高額課税にリッチマンは海外へ移住
昨年5月、フランスで、17年ぶりに社会党が政権を奪回、フランソワ・オランド内閣が発足した。オランド大統領が掲げた最大の公約は雇用促進など、停滞する経済を好転させること。
具体的には、13年に3兆円の財政赤字を削減することを目指に挙げているが、歳入を増やす方法の1つとして、政府が採用したのが、富裕層への増税だ。しかしその額が常軌を逸していた。世帯年収が100万ユーロ(約1億2500万円)を超えると、なんと所得税は75%。
これに社会保障費や、固定資産税などを合わせると、場合によっては100万ユーロを超えてしまう、つまり、収入よりも納税額が上回ってしまうのだ。お金があるところから取るというのは、一見、合理的に聞こえる。

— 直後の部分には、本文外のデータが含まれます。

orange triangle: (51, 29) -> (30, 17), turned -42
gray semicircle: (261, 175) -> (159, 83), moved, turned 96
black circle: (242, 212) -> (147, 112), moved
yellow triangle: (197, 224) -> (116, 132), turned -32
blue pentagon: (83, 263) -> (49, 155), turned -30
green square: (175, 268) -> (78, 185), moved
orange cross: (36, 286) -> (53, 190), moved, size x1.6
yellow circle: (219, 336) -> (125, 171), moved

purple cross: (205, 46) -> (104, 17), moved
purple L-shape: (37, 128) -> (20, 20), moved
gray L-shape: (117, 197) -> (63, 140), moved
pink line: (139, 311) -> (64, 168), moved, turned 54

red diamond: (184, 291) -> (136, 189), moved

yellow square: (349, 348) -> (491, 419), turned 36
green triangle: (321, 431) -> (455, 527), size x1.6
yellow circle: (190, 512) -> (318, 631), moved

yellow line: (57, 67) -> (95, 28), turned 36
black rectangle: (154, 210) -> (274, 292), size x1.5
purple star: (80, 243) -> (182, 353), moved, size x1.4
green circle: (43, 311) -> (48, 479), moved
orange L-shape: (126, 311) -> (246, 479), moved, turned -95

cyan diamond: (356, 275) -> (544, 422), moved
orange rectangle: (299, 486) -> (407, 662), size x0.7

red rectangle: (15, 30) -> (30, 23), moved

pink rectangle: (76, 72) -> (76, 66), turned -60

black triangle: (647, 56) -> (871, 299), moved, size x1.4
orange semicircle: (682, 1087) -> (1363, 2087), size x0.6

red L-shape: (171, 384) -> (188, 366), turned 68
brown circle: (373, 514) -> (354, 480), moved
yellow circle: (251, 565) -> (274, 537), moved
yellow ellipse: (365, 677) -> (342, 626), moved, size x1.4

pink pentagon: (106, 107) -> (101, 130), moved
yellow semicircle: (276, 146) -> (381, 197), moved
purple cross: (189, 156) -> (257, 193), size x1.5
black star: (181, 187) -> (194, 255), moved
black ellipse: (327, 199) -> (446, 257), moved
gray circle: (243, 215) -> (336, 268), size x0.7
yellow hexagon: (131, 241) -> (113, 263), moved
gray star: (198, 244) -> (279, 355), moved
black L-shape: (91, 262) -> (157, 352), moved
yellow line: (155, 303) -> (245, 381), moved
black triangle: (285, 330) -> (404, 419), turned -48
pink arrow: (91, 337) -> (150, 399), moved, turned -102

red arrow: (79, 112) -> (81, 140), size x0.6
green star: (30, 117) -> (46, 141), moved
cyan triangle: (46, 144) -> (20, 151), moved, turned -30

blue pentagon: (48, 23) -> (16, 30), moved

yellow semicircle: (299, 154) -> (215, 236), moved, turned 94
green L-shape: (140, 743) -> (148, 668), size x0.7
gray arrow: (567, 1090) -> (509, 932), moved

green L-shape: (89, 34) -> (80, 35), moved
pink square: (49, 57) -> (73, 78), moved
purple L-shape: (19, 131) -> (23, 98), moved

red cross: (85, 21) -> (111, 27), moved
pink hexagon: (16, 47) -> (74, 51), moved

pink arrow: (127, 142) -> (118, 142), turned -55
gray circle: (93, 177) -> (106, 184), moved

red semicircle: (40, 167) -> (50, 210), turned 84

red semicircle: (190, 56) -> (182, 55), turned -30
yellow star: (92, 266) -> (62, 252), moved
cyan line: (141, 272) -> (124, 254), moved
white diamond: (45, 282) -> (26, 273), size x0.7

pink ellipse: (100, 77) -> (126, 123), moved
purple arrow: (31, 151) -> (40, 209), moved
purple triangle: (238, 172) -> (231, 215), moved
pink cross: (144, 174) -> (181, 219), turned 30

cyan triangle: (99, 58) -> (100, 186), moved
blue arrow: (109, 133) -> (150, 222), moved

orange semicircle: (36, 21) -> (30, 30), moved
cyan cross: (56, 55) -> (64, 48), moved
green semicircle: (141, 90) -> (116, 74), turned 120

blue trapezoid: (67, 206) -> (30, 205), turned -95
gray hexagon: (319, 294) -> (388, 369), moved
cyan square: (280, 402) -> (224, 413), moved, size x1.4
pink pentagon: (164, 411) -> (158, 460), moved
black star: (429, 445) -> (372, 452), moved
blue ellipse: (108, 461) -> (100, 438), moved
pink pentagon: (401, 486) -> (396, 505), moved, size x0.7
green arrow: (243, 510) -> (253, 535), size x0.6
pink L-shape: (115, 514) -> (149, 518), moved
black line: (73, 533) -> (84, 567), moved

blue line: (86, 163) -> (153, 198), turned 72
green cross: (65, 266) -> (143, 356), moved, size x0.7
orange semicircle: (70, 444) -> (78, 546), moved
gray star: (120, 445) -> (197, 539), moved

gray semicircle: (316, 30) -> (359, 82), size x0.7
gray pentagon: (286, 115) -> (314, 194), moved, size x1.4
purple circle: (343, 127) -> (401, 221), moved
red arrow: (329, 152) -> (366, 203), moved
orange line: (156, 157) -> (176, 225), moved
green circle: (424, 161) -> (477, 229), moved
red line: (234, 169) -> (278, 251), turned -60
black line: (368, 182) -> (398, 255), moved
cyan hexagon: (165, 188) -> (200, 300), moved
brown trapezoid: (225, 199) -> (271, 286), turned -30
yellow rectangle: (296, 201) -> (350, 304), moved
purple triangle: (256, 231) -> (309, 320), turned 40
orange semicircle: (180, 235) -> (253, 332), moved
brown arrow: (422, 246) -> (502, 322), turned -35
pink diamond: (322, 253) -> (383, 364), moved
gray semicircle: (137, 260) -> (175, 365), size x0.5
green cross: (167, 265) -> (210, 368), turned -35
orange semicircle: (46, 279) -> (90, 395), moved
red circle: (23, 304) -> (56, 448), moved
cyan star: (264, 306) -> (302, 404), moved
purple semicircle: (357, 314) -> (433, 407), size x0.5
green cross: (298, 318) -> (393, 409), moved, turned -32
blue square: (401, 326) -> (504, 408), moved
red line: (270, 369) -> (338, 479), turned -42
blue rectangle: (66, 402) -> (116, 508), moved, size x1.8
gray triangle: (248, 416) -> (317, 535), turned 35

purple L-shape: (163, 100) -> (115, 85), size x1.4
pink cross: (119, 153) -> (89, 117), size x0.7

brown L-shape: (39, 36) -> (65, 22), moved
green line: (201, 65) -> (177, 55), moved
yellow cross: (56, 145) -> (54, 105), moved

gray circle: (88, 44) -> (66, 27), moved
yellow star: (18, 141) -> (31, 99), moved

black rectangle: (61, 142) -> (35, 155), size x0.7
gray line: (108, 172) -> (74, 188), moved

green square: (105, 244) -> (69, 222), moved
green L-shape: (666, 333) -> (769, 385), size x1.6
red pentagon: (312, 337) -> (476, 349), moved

国内の世論調査でも、60%がこの案に賛成、という結果を目にしたこともある。しかし本来財布の紐が堅いフランス人。庶民はもとよりお金を使わないのだから、これでお金持ちの懐を圧迫すれば、さらに経済は停滞するし、企業も国外に出て行ってしまうだろう。
現にこの案に反発して、すでにフランスを代表する名優ジェラール・ドパルヂューは富裕税が13%のロシアの国籍を取得。非難する政府に「これまで45年間で1億4500万ユーロもの税金をフランスに支払ってきた」と捨てゼリフを残した。
また、欧州でもっともリッチマンの一人でルイヴィトンなどの高級ファッションブランドを保有するグループ会社の最高責任者ベルナール・アルノー氏も、隣国ベルギーに国籍を移してしまった。
今年1月には、憲法評議委員会でこの75%課税案は違憲と判断されたため、正式な施行までにはまだ練り直しがあるだろうが、この先も、富裕層のフランス脱出は続きそうだ。